Walaupun tidak dapat dipungkiri bahwa ada juga kantor yang sudah memenuhi fasilitas dengan memperhatikan kenyamanan pegawai, misalnya di instansi-instansi yang memang rasio anggarannya lebih besar dibanding yang lainnya.
Logika saja. Kalau di rumahnyadaoat bekerja lebih nyaman, mengapa harus berlama-lama di kantor?
Itulah, mungkin. Mungkin yah. Mengapa kepercayaan terhadap kinerja ASN khususnya tenaga administratif menurun. Misalnya, Perpres baru-baru ini yang membolehkan mengangkat eselon 2 dari luar ASN, meski hanya berlaku di IKN (ibu kota negara) namun cukup menggelitik. Tidak adakah ASN di seluruh Indonesia ini yang memiliki kemampuan lebih untuk mengelola IKN? Mengapa tidak dilelang saja? Di saring, difilter, sehingga kita mendapatkan seorang ASN yang pantas untuk menduduki eselon II di IKN?
Atau kasus lokal. Ada banyak guru-guru yang progresif dan berprestasi lalu di alihkan menjadi pejabat struktural, padahal kenyataannya tenaga guru masihlah selalu kekurangan, mengapa? Karena mungkin yah, ASN yang memenduduki jabatan admistrasif tidak cukup dipercaya atau tidak mampu untuk menjalankan tugas-tugas struktural.
Kalau hal-hal di atas adalah masalah yang dapat menghambat peningkatan kinerja ASN. Lalu mengapa dibiarkan terus berlanjut?
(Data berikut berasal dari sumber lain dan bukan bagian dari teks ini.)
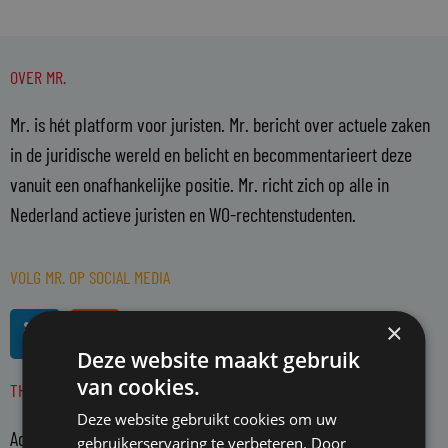
OVER MR.
Mr. is hét platform voor juristen. Mr. bericht over actuele zaken
in de juridische wereld en belicht en becommentarieert deze
vanuit een onafhankelijke positie. Mr. richt zich op alle in
Nederland actieve juristen en WO-rechtenstudenten.
VOLG MR. OP SOCIAL MEDIA
L
R
×
i
s
Deze website maakt gebruik
n
s
van cookies.
THEMA'S
k
e
Deze website gebruikt cookies om uw
Advocatuur
d
gebruikerservaring te verbeteren. Door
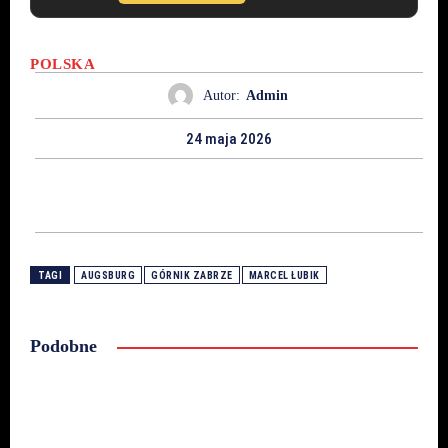
POLSKA
Autor:
Admin
24 maja 2026
TAGI
AUGSBURG
GÓRNIK ZABRZE
MARCEL ŁUBIK
Podobne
Tidak . Tidak dibiarkan sebenarnya. Selalu ada upaya yang dilakukan oleh pemerintah pusat maupun oleh daerah.
Misalnya, untuk jafung. Pemerintah pusat telah mengeluarkan permenpan No. 1 tahun 2023 yang memberikan arah dan ruang bagi jafung dalam melaksanakan tugas yang agile (kemampuan berpikir cerdas dan cepat) serta dinamis.
Sementara Pemerintah daerah, telah pula menaikan tunjangan kinerja (Tukin) meski dengan angka yang sangat minimalis. Yang kemudian, dipakai juga untuk mendongkrak BUMDES dan PERUSDA penghasil beras lokal. Disini, ASN juga menjalankan kewajiban moral untuk mendukung gerakan-gerakan ekonomi kerakyatan!
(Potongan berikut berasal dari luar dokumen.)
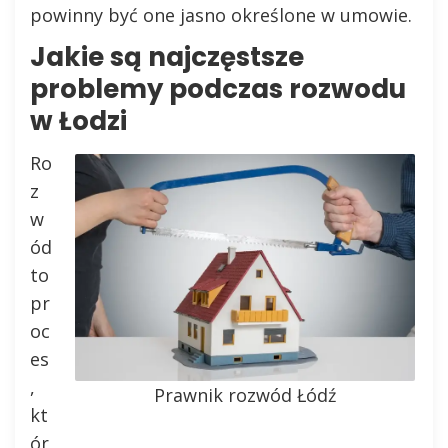
powinny być one jasno określone w umowie.
Jakie są najczęstsze
problemy podczas rozwodu
w Łodzi
Ro
z
w
ód
to
pr
oc
es
,
Prawnik rozwód Łódź
kt
ór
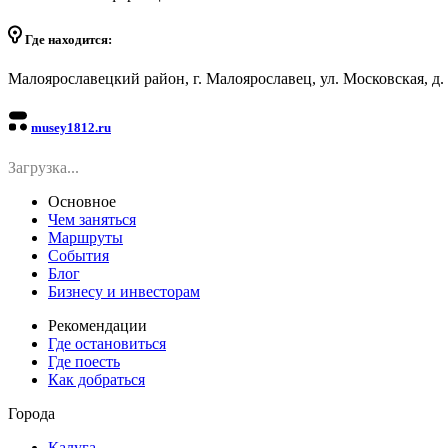
Где находится:
Малоярославецкий район, г. Малоярославец, ул. Московская, д. 
musey1812.ru
Загрузка...
Основное
Чем заняться
Маршруты
События
Блог
Бизнесу и инвесторам
Рекомендации
Где остановиться
Где поесть
Как добраться
Города
Калуга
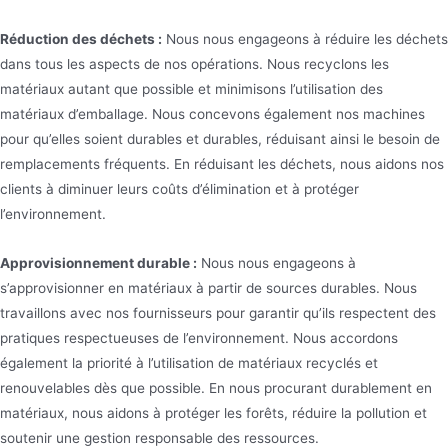
Réduction des déchets :
Nous nous engageons à réduire les déchets
dans tous les aspects de nos opérations. Nous recyclons les
matériaux autant que possible et minimisons l’utilisation des
matériaux d’emballage. Nous concevons également nos machines
pour qu’elles soient durables et durables, réduisant ainsi le besoin de
remplacements fréquents. En réduisant les déchets, nous aidons nos
clients à diminuer leurs coûts d’élimination et à protéger
l’environnement.
Approvisionnement durable :
Nous nous engageons à
s’approvisionner en matériaux à partir de sources durables. Nous
travaillons avec nos fournisseurs pour garantir qu’ils respectent des
pratiques respectueuses de l’environnement. Nous accordons
également la priorité à l’utilisation de matériaux recyclés et
renouvelables dès que possible. En nous procurant durablement en
matériaux, nous aidons à protéger les forêts, réduire la pollution et
soutenir une gestion responsable des ressources.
Ah, ibu ini mengeluh. Banyak loh di luar sana yang mau menjadi ASN !
Aduh, ketika diumumkan lulus sebagai PNS saya sangat bersyukur. Sampai detik ini dan seterusnyapun saya masih terus bersyukur atas nikmat ini. Dari 300 juta penduduk Indonesia, saya menjadi salah seorang yang beruntung. Tetapi bukan berarti ASN tidak boleh bersuara untuk mengkritisi dirinya sendiri kan? Karena sesungguhnya pengambil kebijakan dalam hal kesejahteraan pegawai tentu saja adalah pemerintah, dimana saya adalah salah seorang diantaranya. Saya bercermin, saya tahu apa yang saya butuhkan dan saya menyuarakannya.
Walaupun tidak boleh pula disalahkan bahwa ada banyak ASN yang memilih diam dan menjalankan tugas dengan apa adanya tanpa perlu melakukan otokritik. Buat saya, mereka adalah pasukan pejuang yang dengan doanya memohon perubahan hidup dan kesejahteraan. Inshallah, akan di ijabah. Ini adalah masalah pilihan!
Kembali tentang fasilitas dan kesejahteraan ASN. Keterbatasan anggaran negara, dan anggaran daerah menjadi alasan utama mengapa pemerintah sulit untuk menaikkan kesejahteraan dan menghadirkan fasilitas kerja yang layak bagi pegawai. Kewajiban dalam membayar hutang dan mengutamakan pelayanan terhadap masyarakat menjadi hal prioritas pemerintah saat ini.
Tetapi sampai kapan alasan ini tetap reasonable? Bukankah reformasi birokrasi memerlukan aparatur yang fokus, kompeten dan berintegritas?
So…
Mau mana ASN ? 🤭
Dirgahayu ke 78 Indonesia ku Tercinta
Semoga menjadi negara yang Baldatun Toybatun Warabbun Gafur!!